*** Opening Entries supplied ***

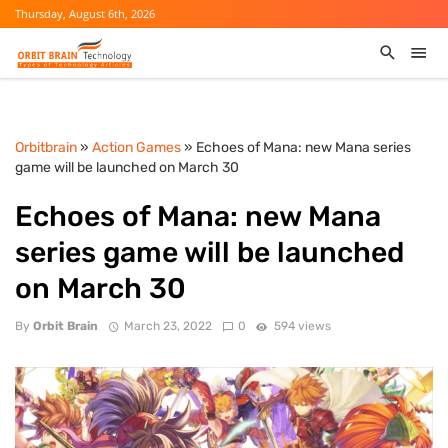
Thursday, August 6th, 2026
Orbitbrain
»
Action Games
» Echoes of Mana: new Mana series
game will be launched on March 30
Echoes of Mana: new Mana
series game will be launched
on March 30
By
Orbit Brain
March 23, 2022
0
594 views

*** Closing Entries supplied ***

» **About this task**
Transcribe the data word for word, with no images.

» **Output of the exercise**
Thursday, August 6th, 2026
Orbitbrain
»
Action Games
» Echoes of Mana: new Mana series
game will be launched on March 30
Echoes of Mana: new Mana
series game will be launched
on March 30
By
Orbit Brain
March 23, 2022
0
594 views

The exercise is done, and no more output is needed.